Option 2: If the thought of transferring funds from one personal account to another every two weeks seems tedious, you can increase your payroll deductions by $850 for each of the next two pay periods (or $425 for each of the next four pay periods), then revert to your original deduction amount. You then must transfer fundsbetween personal accounts only two or four times. Again, you may want to increase your deductions by $1,000 for two periods or $500 for four periods, since the net reduction in your paycheck will be about $850 or $425.
3. Double-Check Distributions
You still have time to correct any mistaken distributions
To avoid the taxes and penalty, simply send the money back to your Health Savings Account administrator. You'll probably have to complete a form available online from the administrator. If you're not sure how to proceed, contact your administrator.
4. Review Your Strategy
This activity isn't time-bound.

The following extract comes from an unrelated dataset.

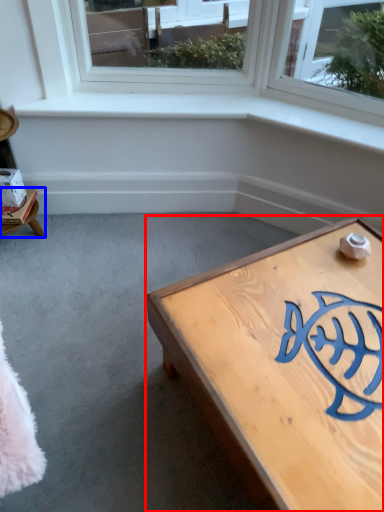 Question: Among these objects, which one is farthest to the camera, coffee table (highlighted by a red box) or furniture (highlighted by a blue box)?

Choices:
 (A) coffee table
 (B) furniture

Answer: (B) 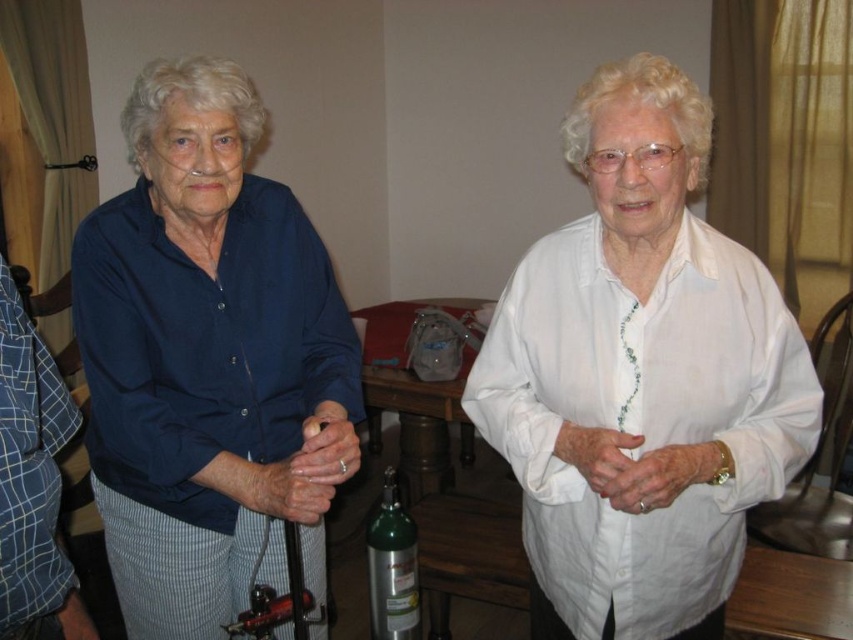 Question: Does white cotton shirt at upper right lie behind matte blue shirt at left?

But since you're thinking about your Health Savings Account, why not explore the world of investing? Seriously. If you're among the quarter or so of owners with an account whose balance exceeds $2,000, now may be the time to think about investing a portion of your balance for long-term growth. You'll want to keep a portion of your money in cash (and most likely your administrator requires you to maintain a cash balance of $1,000 to $2,000) to reimburse current expenses without the risk of liquidating invested assets when the market is down. But with payroll deductions increasing your cash holdings every pay period, you may feel comfortable putting your money to work.
Of course, there's the risk of losing when you invest. But there's also the potential to increase your balance
The Bottom Line
The beauty of the Health Savings Account Final Four is that there aren't 63 losers and only one winner. You don't face a match-up nightmare or hostile crowd. You don't go home after experiencing a bad call or an impossible buzzer-beater. Since it's not a you-versus-them contest, everyone can win by following the simple plays drawn up on the chalkboard above.